**Exercise objective**
From the data that follows, print exactly the lines starting at the one containing "मुलाकात तब हुई" and ending at the one containing "17 जुलाई 2015 को बेटी आयरा का जन्म हुआ।"; include both of them and nothing more.

Entries provided section start

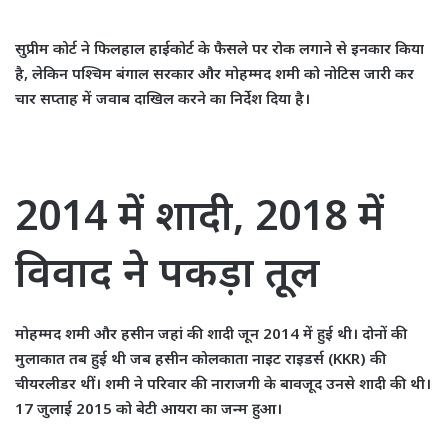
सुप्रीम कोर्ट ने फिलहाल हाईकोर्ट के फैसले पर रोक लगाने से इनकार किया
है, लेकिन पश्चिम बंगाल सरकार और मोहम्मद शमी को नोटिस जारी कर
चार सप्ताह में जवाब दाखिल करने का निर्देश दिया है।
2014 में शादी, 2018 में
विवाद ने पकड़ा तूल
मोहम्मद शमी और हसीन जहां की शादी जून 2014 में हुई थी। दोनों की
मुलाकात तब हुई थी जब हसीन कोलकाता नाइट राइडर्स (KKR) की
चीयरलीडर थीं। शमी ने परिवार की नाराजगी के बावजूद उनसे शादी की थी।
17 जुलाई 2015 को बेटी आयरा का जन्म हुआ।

Entries provided section end
Entries provided section start

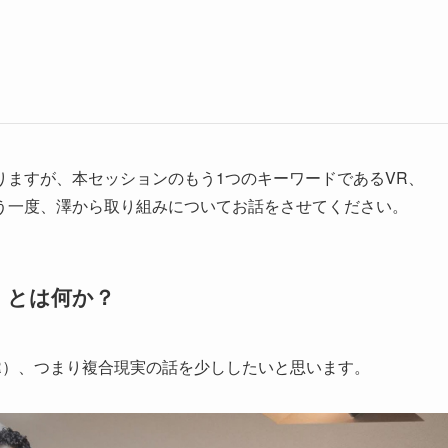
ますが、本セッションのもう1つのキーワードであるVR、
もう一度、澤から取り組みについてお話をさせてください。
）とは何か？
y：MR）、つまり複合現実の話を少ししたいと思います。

Entries provided section end

**Answer to the exercise**
मुलाकात तब हुई थी जब हसीन कोलकाता नाइट राइडर्स (KKR) की
चीयरलीडर थीं। शमी ने परिवार की नाराजगी के बावजूद उनसे शादी की थी।
17 जुलाई 2015 को बेटी आयरा का जन्म हुआ।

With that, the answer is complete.